Not even the most bearish analyst doubts that seniors housing is, at every level, a great long-term investment. But one of the difficulties of the moment is that many investors have jumped into the sector for short-term gain. That kind of thing can only boost shares of Pepto Bismol.
High Price, Low Occupancy
“Here’s what’s going on, and these are really paradoxical forces,” says Irving Stackpole, veteran analyst who runs his own consulting firm. “You’ve got the market—the actual, quantifiable market—and in many areas, the age- and income-qualified numbers of customers are either stable or declining. Meanwhile, there’s money on the sidelines—cash; huge amounts of cash—that’s leaking out at the seams, looking for an investment.
“And for those investors, anything that looks like senior care and real estate is an absolute no-brainer,” he says. “They absolutely rush after it with the cash falling out of their pockets.”

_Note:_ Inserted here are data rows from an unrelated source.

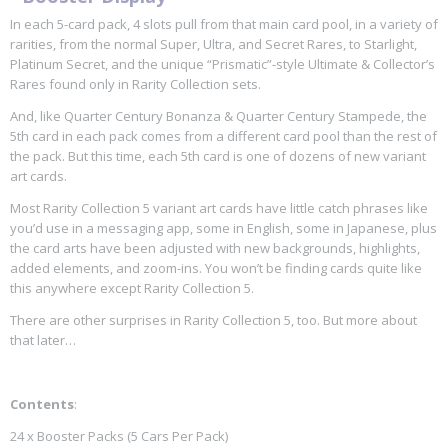
In each 5-card pack, 4 slots pull from that main card pool, in a variety of
rarities, from the normal Super, Ultra, and Secret Rares, to Starlight,
Platinum Secret, and the unique “Prismatic”-style Ultimate & Collector’s
Rares found only in Rarity Collection sets.
And, like Quarter Century Bonanza & Quarter Century Stampede, the
5th card in each pack comes from a different card pool than the rest of
the pack. But this time, each 5th card is one of dozens of new variant
art cards.
Most Rarity Collection 5 variant art cards have little catch phrases like
you’d use in a messaging app, some in English, some in Japanese, plus
the card arts have been adjusted with new backgrounds, highlights,
added elements, and zoom-ins. You won’t be finding cards quite like
this anywhere except Rarity Collection 5.
There are other surprises in Rarity Collection 5, too. But more about
that later…
Contents
:
24 x Booster Packs (5 Cars Per Pack)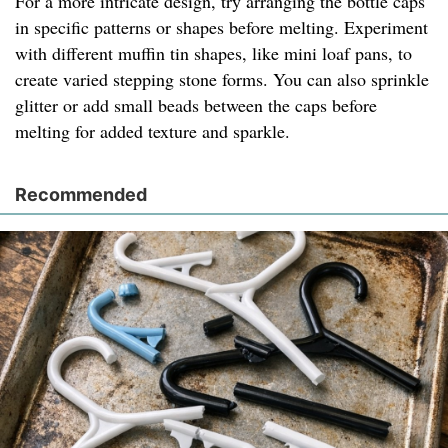
For a more intricate design, try arranging the bottle caps
in specific patterns or shapes before melting. Experiment
with different muffin tin shapes, like mini loaf pans, to
create varied stepping stone forms. You can also sprinkle
glitter or add small beads between the caps before
melting for added texture and sparkle.
Recommended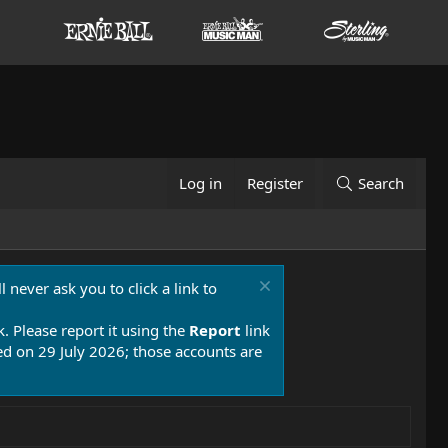
Log in
Register
Search
 never ask you to click a link to
k. Please report it using the
Report
link
 on 29 July 2026; those accounts are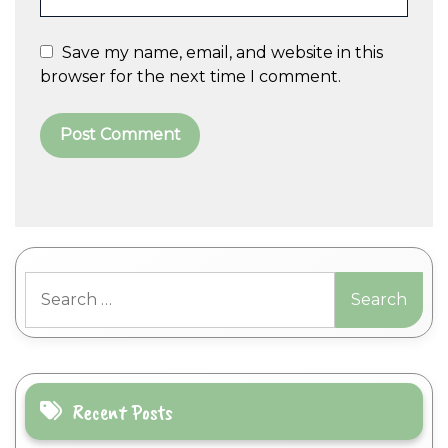
Save my name, email, and website in this
browser for the next time I comment.
A
l
t
Search
e
for:
r
n
a
t
i
Recent Posts
v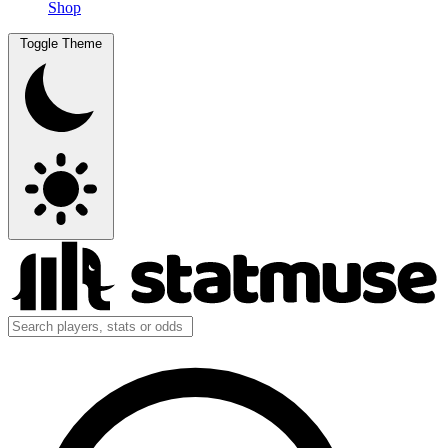
Shop
Toggle Theme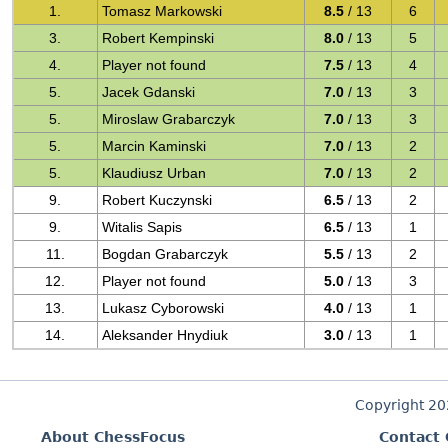
1.
Tomasz Markowski
8.5
/ 13
6
3.
Robert Kempinski
8.0
/ 13
5
4.
Player not found
7.5
/ 13
4
5.
Jacek Gdanski
7.0
/ 13
3
5.
Miroslaw Grabarczyk
7.0
/ 13
3
5.
Marcin Kaminski
7.0
/ 13
2
5.
Klaudiusz Urban
7.0
/ 13
2
9.
Robert Kuczynski
6.5
/ 13
2
9.
Witalis Sapis
6.5
/ 13
1
11.
Bogdan Grabarczyk
5.5
/ 13
2
12.
Player not found
5.0
/ 13
3
13.
Lukasz Cyborowski
4.0
/ 13
1
14.
Aleksander Hnydiuk
3.0
/ 13
1
Copyright 2
About ChessFocus
Contact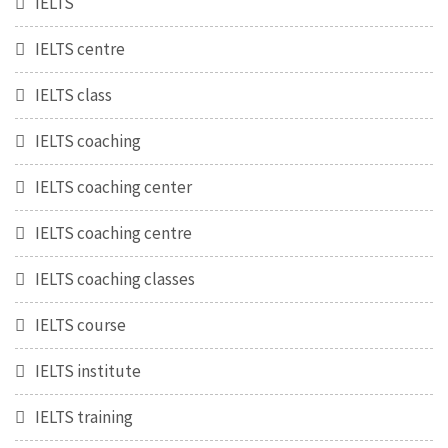
IELTS
IELTS centre
IELTS class
IELTS coaching
IELTS coaching center
IELTS coaching centre
IELTS coaching classes
IELTS course
IELTS institute
IELTS training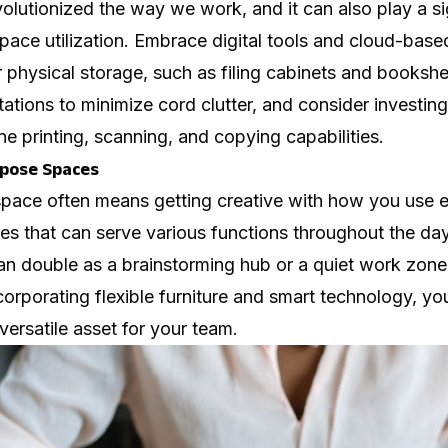
lutionized the way we work, and it can also play a sig
pace utilization. Embrace digital tools and cloud-base
 physical storage, such as filing cabinets and booksh
tations to minimize cord clutter, and consider investing
e printing, scanning, and copying capabilities.
rpose Spaces
space often means getting creative with how you use 
s that can serve various functions throughout the day
n double as a brainstorming hub or a quiet work zone
corporating flexible furniture and smart technology, yo
versatile asset for your team.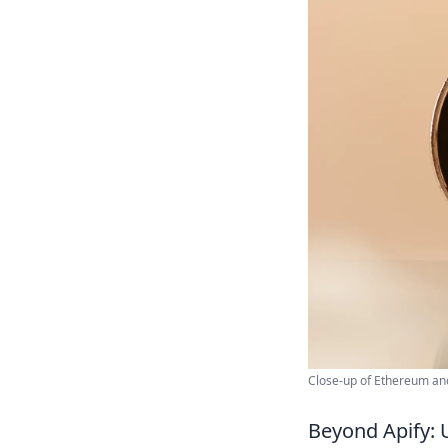
Close-up of Ethereum and
Beyond Apify: 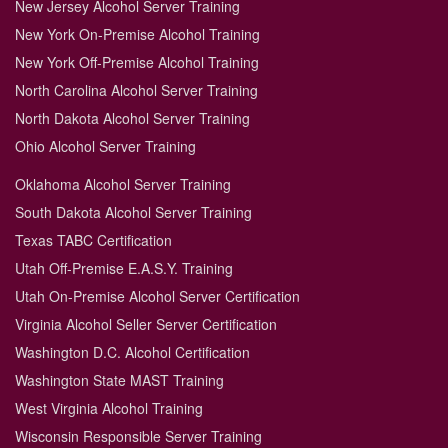
New Jersey Alcohol Server Training
New York On-Premise Alcohol Training
New York Off-Premise Alcohol Training
North Carolina Alcohol Server Training
North Dakota Alcohol Server Training
Ohio Alcohol Server Training
Oklahoma Alcohol Server Training
South Dakota Alcohol Server Training
Texas TABC Certification
Utah Off-Premise E.A.S.Y. Training
Utah On-Premise Alcohol Server Certification
Virginia Alcohol Seller Server Certification
Washington D.C. Alcohol Certification
Washington State MAST Training
West Virginia Alcohol Training
Wisconsin Responsible Server Training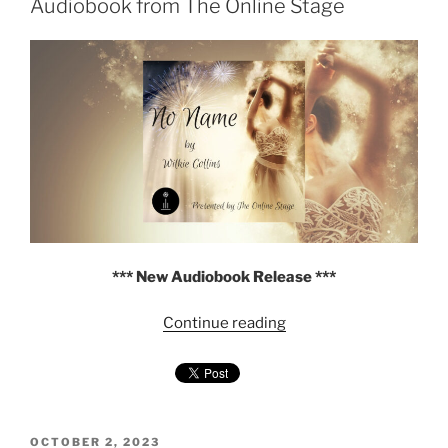
Collins
Audiobook from The Online Stage
—
Audiobook
(Duet
Narration)"
*** New Audiobook Release ***
"No
Continue reading
Name
by
Wilkie
Collins
—
POSTED
OCTOBER 2, 2023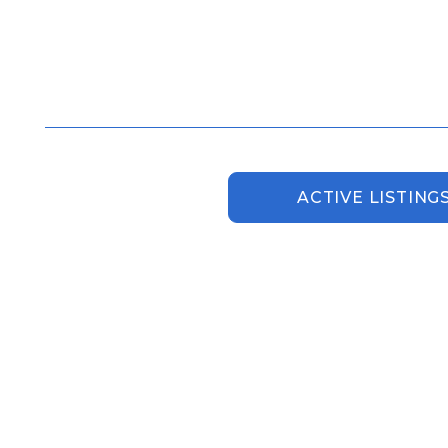
ACTIVE LISTING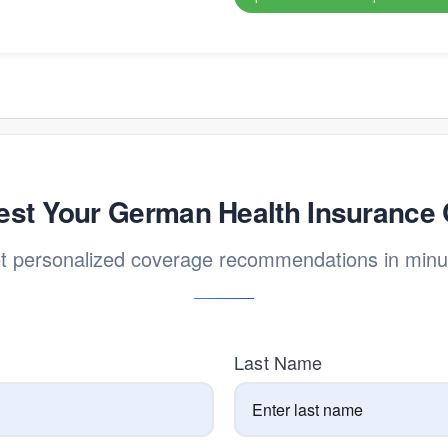
st Your German Health Insurance
t personalized coverage recommendations in minu
Last Name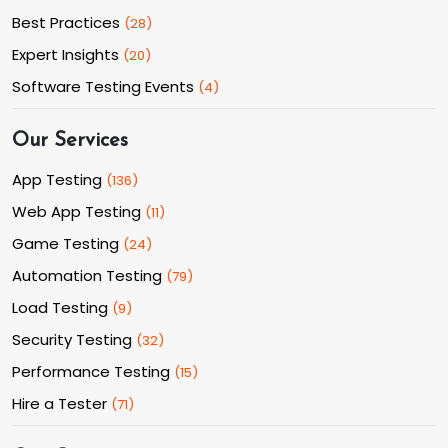
Best Practices
(
28
)
Expert Insights
(
20
)
Software Testing Events
(
4
)
Our Services
App Testing
(
136
)
Web App Testing
(
11
)
Game Testing
(
24
)
Automation Testing
(
79
)
Load Testing
(
9
)
Security Testing
(
32
)
Performance Testing
(
15
)
Hire a Tester
(
71
)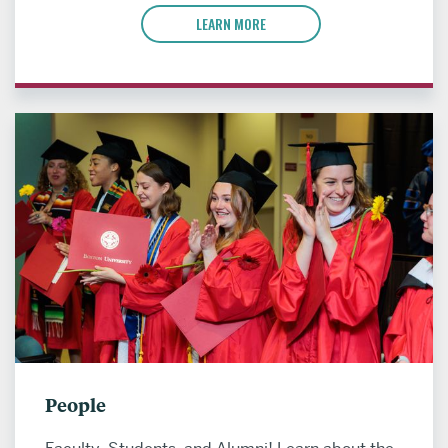
LEARN MORE
People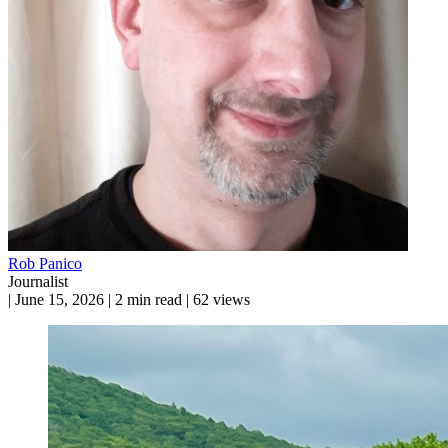
Rob Panico
Journalist
|
June 15, 2026
|
2 min read
|
62 views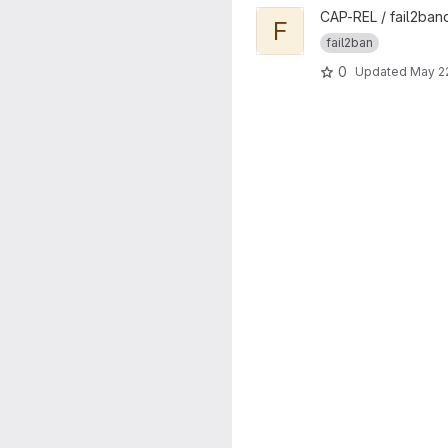
View Fail2band project
CAP-REL / fail2ban
F
fail2ban
0
Updated
May 2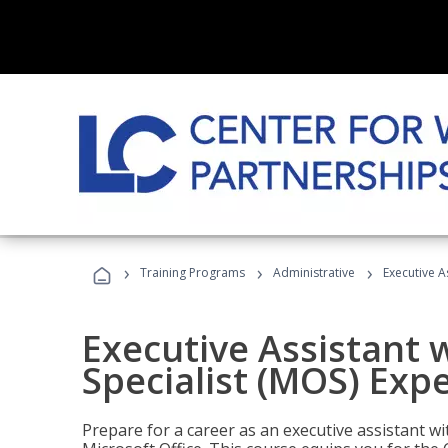
›
›
›
Training Programs
Administrative
Executive A
Executive Assistant w
Specialist (MOS) Exp
Prepare for a career as an executive assistant wi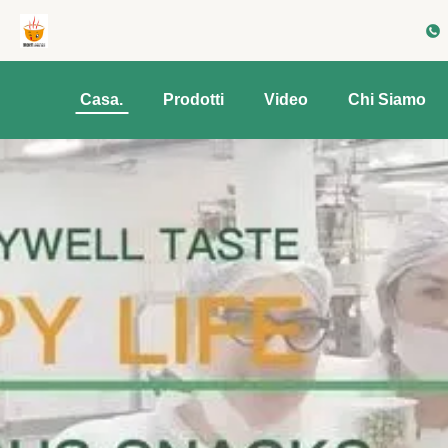
Casa.
Prodotti
Video
Chi Siamo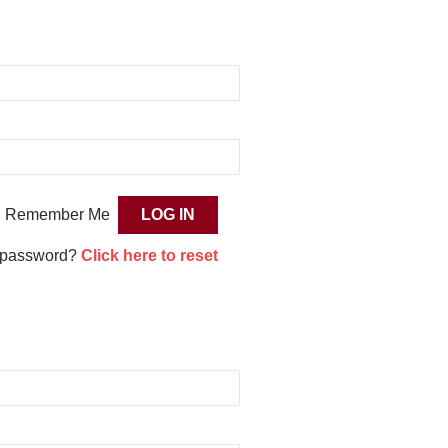
Remember Me
 password?
Click here to reset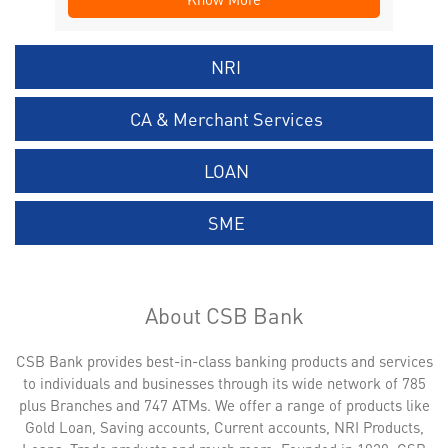
NRI
CA & Merchant Services
LOAN
SME
About CSB Bank
CSB Bank provides best-in-class banking products and services
to individuals and businesses through its wide network of 785
plus Branches and 747 ATMs. We offer a range of products like
Gold Loan, Saving accounts, Current accounts, NRI Products,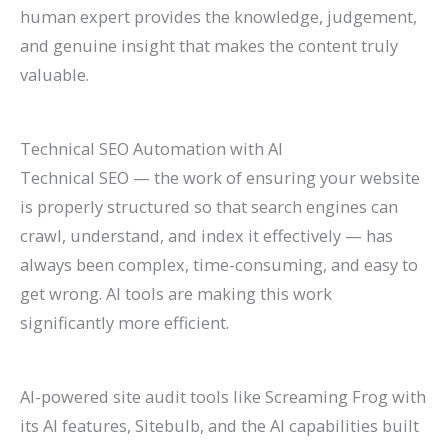
human expert provides the knowledge, judgement,
and genuine insight that makes the content truly
valuable.
Technical SEO Automation with AI
Technical SEO — the work of ensuring your website
is properly structured so that search engines can
crawl, understand, and index it effectively — has
always been complex, time-consuming, and easy to
get wrong. AI tools are making this work
significantly more efficient.
AI-powered site audit tools like Screaming Frog with
its AI features, Sitebulb, and the AI capabilities built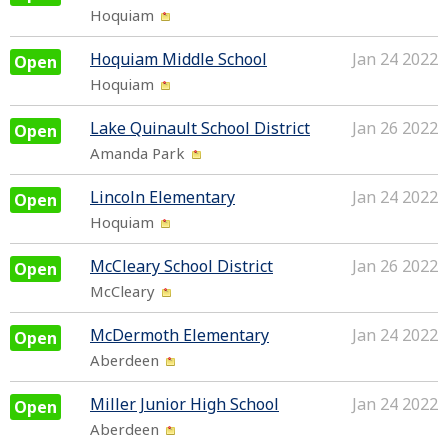
Hoquiam
Hoquiam Middle School
Jan 24 2022
Open
Hoquiam
Lake Quinault School District
Jan 26 2022
Open
Amanda Park
Lincoln Elementary
Jan 24 2022
Open
Hoquiam
McCleary School District
Jan 26 2022
Open
McCleary
McDermoth Elementary
Jan 24 2022
Open
Aberdeen
Miller Junior High School
Jan 24 2022
Open
Aberdeen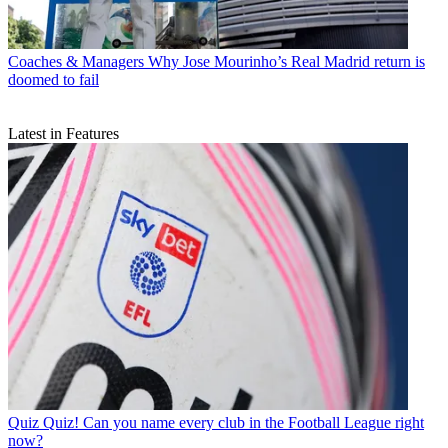
Coaches & Managers
Why Jose Mourinho’s Real Madrid return is
doomed to fail
Latest in Features
Quiz
Quiz! Can you name every club in the Football League right
now?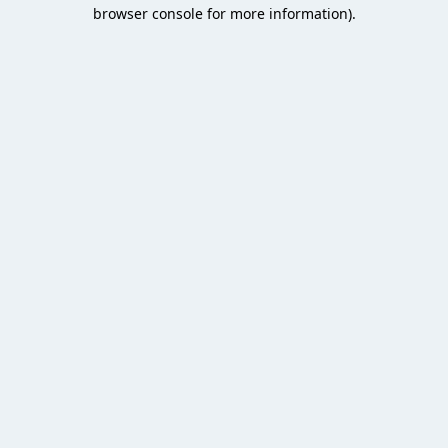
browser console for more information).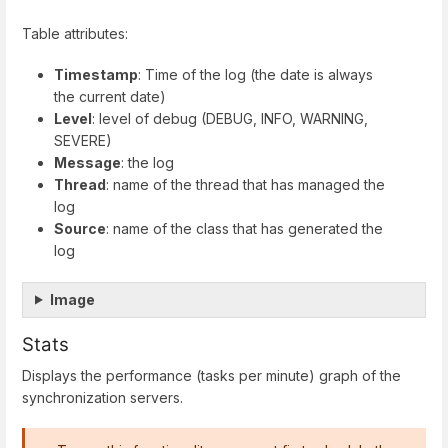
Table attributes:
Timestamp
: Time of the log (the date is always
the current date)
Level
: level of debug (DEBUG, INFO, WARNING,
SEVERE)
Message
: the log
Thread
: name of the thread that has managed the
log
Source
: name of the class that has generated the
log
Image
Stats
Displays the performance (tasks per minute) graph of the
synchronization servers.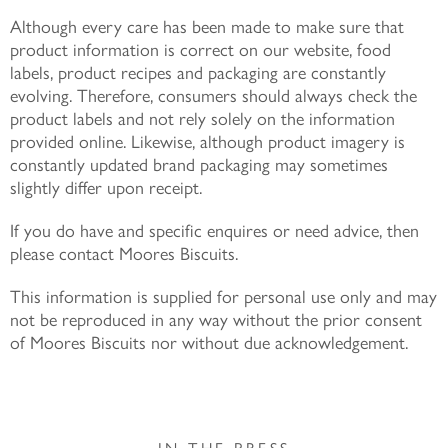
Although every care has been made to make sure that
product information is correct on our website, food
labels, product recipes and packaging are constantly
evolving. Therefore, consumers should always check the
product labels and not rely solely on the information
provided online. Likewise, although product imagery is
constantly updated brand packaging may sometimes
slightly differ upon receipt.
If you do have and specific enquires or need advice, then
please contact Moores Biscuits.
This information is supplied for personal use only and may
not be reproduced in any way without the prior consent
of Moores Biscuits nor without due acknowledgement.
IN THE PRESS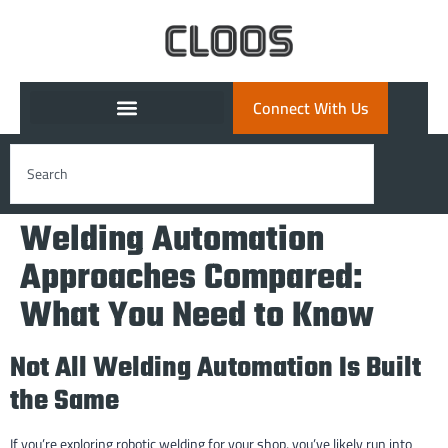
Connect With Us
Welding Automation
Approaches Compared:
What You Need to Know
Not All Welding Automation Is Built
the Same
If you’re exploring robotic welding for your shop, you’ve likely run into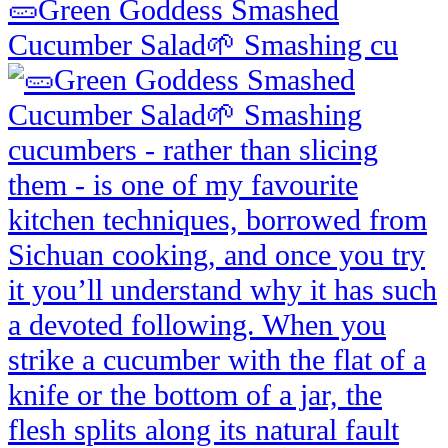
🥒Green Goddess Smashed
Cucumber Salad🌱 Smashing cu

That, in turn, has driven up prices, at just the moment where demand is dropping. “We have situations where the per-unit price is astronomical,” Stackpole tells me. “At the same time, we have occupancy and other metrics of fiscal health that are falling.”
Quietly, some of the nation’s largest providers have been shelving long term care projects to wait out the coming slump.
Any market is subject to the odd ailment; but yet another difficulty for providers and investors is that their traditional cure—skilled nursing—is subject to its own fever, this time in the form of that classic Washington malady, regulatory uncertainty.
“We don’t know what our revenue models are going to be in five years. We really don’t,” Fogg says. “And I don’t think the markets have fully priced these models because nobody knows what the episodic payment model will look like and/or who will control the Medicare dollars in the future.”
As you read this, for instance, the fine folks at AHCA/NCAL are furiously lobbying regulators to include functionality into their quality metrics. If regulators ignore them, every skilled nursing provider could see their rehab reimbursement collapse almost overnight.
“Many skilled nursing providers are making significant investments in the quality of their physical environments, technology, care management, and their ability to manage pay-for-performance outcomes. It is a cost of staying competitive in the sector. And yet, we have no certainty on what we’re going to be paid,” Fogg says. “And that’s what’s creating all this chaos.”
Indeed, just last year, Extendicare, one of the nation’s largest providers, quit America altogether, citing regulatory uncertainty.
For Marquis’ Fogg, providers (and investors) will have to be patient. They’re also going to have to be proactive.
“When that revenue model changes, you want to make sure you can survive. Organizations will want to have strong liquidity on their balance sheet and not be over-leveraged in order to have a high-risk tolerance for this uncertain time,” he says.
Perhaps most important, though, is to start the top, Fogg says.
“You better have the right leadership team. You better have strong leaders who can lead through a transformation like no other time before,” he says. “I see the next five years as a period of time where we get all the inefficiencies out of post-acute care. And I see that happening quickly.”